The consumer welfare standard, the bedrock of U.S. antitrust policy for the last 30 to 40 years, holds that any transaction or course of conduct that tends to lower prices for consumers usually should not be challenged by the government.

However, the appointment of Lina Khan as FTC chair in March 2021 threatens to upend this bedrock principle. Khan rose to prominence through a piece she wrote in the Yale Law Journal, “Amazon’s Antitrust Paradox,” which critiqued the definition and application of the consumer welfare standard. Khan argued that the consumer welfare standard is ill-equipped to handle growing forces in the modern marketplace. Khan believes that the current standard is too narrowly focused on price, and neglects to take a holistic view of the idea of consumer welfare.

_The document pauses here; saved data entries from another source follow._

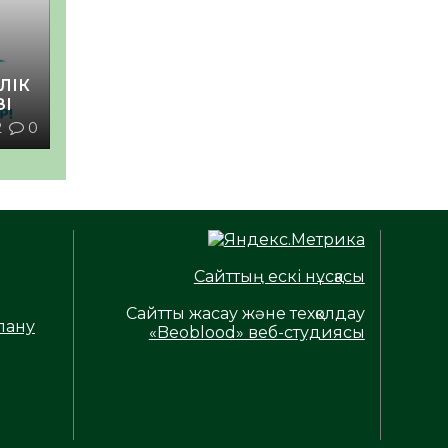
ЛІК
ЗІ
2
0
Сайттың ескі нұсқасы
Сайтты жасау және техқолдау
лану
«Beoblood» веб-студиясы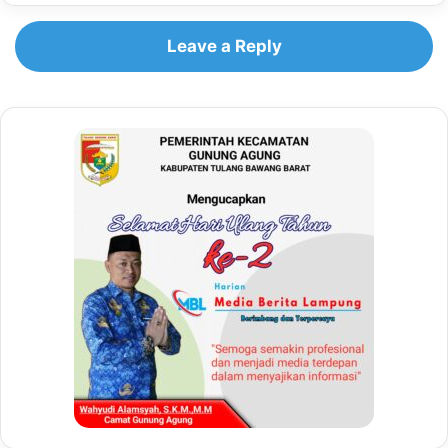
Leave a Reply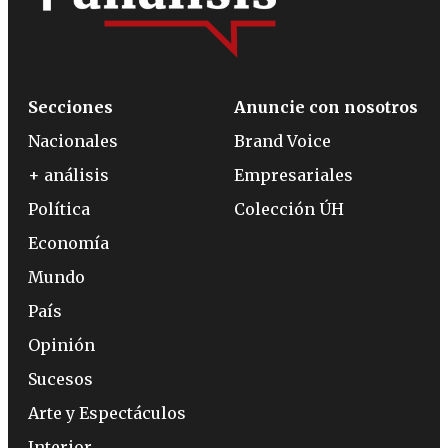
Secciones
Anuncie con nosotros
Nacionales
Brand Voice
+ análisis
Empresariales
Política
Colección ÚH
Economía
Mundo
País
Opinión
Sucesos
Arte y Espectáculos
Interior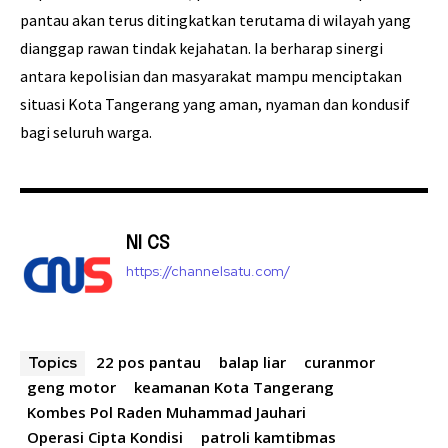
pantau akan terus ditingkatkan terutama di wilayah yang
dianggap rawan tindak kejahatan. Ia berharap sinergi
antara kepolisian dan masyarakat mampu menciptakan
situasi Kota Tangerang yang aman, nyaman dan kondusif
bagi seluruh warga.
NI CS
https://channelsatu.com/
22 pos pantau
balap liar
curanmor
Topics
geng motor
keamanan Kota Tangerang
Kombes Pol Raden Muhammad Jauhari
Operasi Cipta Kondisi
patroli kamtibmas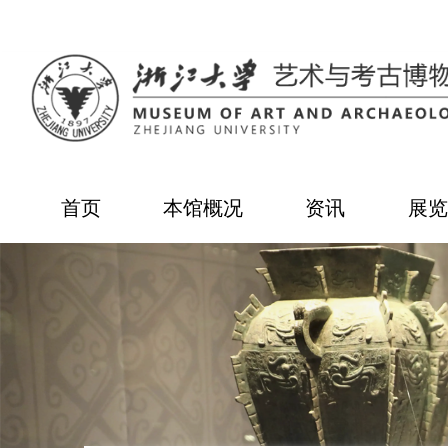
首页
本馆概况
资讯
展览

Khan wants to move past the established standard of evaluating only price effects and instead consider how a course of conduct or transaction affects consumer choice, the quality of the products available, the impact on labor, and more.

This theoretical argument has recently become policy at the FTC, with Khan distributing a memorandum to staff on Sept. 22, stating that the FTC needs to take a holistic approach to identifying harms, focus on power asymmetries, crack down on rampant consolidation, and address the “dominant intermediaries” who are in a position to dominate the supply chain based on their size and power. Khan also wants to focus FTC resources on the restrictive contract terms that are often imposed by dominant firms. Nominee Kanter has also offered some critiques of the application of the consumer welfare standard. Although he has not been as vocal as Khan in advocating antitrust reforms, Kanter is expected to increase antitrust enforcement and apply enhanced scrutiny to types of arrangements that have traditionally been viewed as competitive and lawful.

Key takeaways
  • Enforcement authorities adopt stricter approach to antitrust issues.
  • Previously accepted arrangements could be deemed anticompetitive.
  • Businesses can manage investigations by taking affirmative steps now.